Suggested use for this list:
Jot down your 5 favorites to use next time you’re feeling intense feelings. Save the tools that are effective and replace the ones that aren’t.
- Simply observe what is happening in the moment, without trying to fix, evaluate or judge what’s going on. Just pay attention to it.
- Pause to give yourself gentle compassion and a good dose of acceptance.
- Take 6 slow, deep diaphragmatic breaths. As you breathe in slowly and gently, imagine breathing in low in your torso, your lungs expanding downward, deep into your abdomen, gently massaging your organs as you bring fresh oxygen in. Let it out even more slowly. *
- Walk right into whatever you’re avoiding. Face it and believe in yourself, building confidence by reminding yourself of specific capabilities (in any area!).
- Notice where in your body you are sensing this intense feeling.
- Close your eyes and breathe into the area for a long while.
- Imagine what message your body is trying to tell you.
- Give yourself empathy:
- Pause to connect with and listen to what’s going on.
- Identify the feelings you are having, both physically and emotionally.
- Then ask yourself what you are needing in this moment and in your life.
- What specific action steps can you take to address the need(s)?
- Distance yourself from the feeling, to give yourself a chance to broaden your narrow perspective:
- Say, “I am feeling______”
- “I’m noticing that I’m feeling_______ “
- “I’m noticing that a part of me is feeling ________”
- “I’m noticing that a few seconds ago, I was noticing that a part of me was feeling______”
- You can even walk into another room and look toward where you had been sitting and recall what you were feeling like when you were there.

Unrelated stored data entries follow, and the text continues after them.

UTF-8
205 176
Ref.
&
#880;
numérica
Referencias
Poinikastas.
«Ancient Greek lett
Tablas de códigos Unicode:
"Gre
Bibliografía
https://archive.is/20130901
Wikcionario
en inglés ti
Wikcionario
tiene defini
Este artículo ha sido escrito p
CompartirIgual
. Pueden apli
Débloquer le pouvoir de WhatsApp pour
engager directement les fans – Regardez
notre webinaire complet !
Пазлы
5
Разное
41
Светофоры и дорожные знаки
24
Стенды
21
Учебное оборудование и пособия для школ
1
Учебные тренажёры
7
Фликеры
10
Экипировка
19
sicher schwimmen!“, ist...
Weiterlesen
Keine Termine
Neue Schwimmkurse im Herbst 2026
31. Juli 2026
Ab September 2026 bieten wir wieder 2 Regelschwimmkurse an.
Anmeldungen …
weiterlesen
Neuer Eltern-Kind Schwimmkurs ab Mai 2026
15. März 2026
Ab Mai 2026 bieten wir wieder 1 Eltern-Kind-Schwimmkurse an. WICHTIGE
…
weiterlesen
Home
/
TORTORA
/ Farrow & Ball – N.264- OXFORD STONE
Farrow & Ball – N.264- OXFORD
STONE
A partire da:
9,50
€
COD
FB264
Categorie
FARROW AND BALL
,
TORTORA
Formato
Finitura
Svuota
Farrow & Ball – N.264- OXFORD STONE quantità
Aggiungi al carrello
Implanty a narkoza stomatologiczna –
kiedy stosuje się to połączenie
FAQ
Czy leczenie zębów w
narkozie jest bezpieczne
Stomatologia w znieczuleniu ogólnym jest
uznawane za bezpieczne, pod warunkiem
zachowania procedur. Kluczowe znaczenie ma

- Say, “There’s a story in my head right now. The story is __________.” Now try to repeat the story, using objective and factual language, like you are watching it on a video, without any opinions or interpretations or analysis. Acknowledge that it’s actually your perception and interpretation of these events/actions that are causing you to react in a certain way. Most likely, there are several interpretations of this. Try a few more perceptions, maybe by imagining how different people you know might react, just so your mind can stretch.
- Emotions actually remain in our bloodstream for only seconds at a time-90 seconds at the most. If the emotion is continuing, maybe you’re fueling it with thoughts. Pause to look at the thoughts. How are you benefitting from continuing to believe this? Holding on to the thoughts and beliefs could be a strategy to meet a need. What is the underlying need? What other strategies could you try to meet the need(s)?
- Call or visit a friend or family member. Ask them to just hold space for you to talk. While you talk, once you get the story out, get in touch with and express what you are feeling. Then try to pinpoint what you could be needing. The listener is simply listening fully and holding an empathic presence, for ten or twenty minutes-or however long it takes for you to feel the relief and shift of connecting with your experience. How often can you say that you’ve just been listened to? It’s transformative.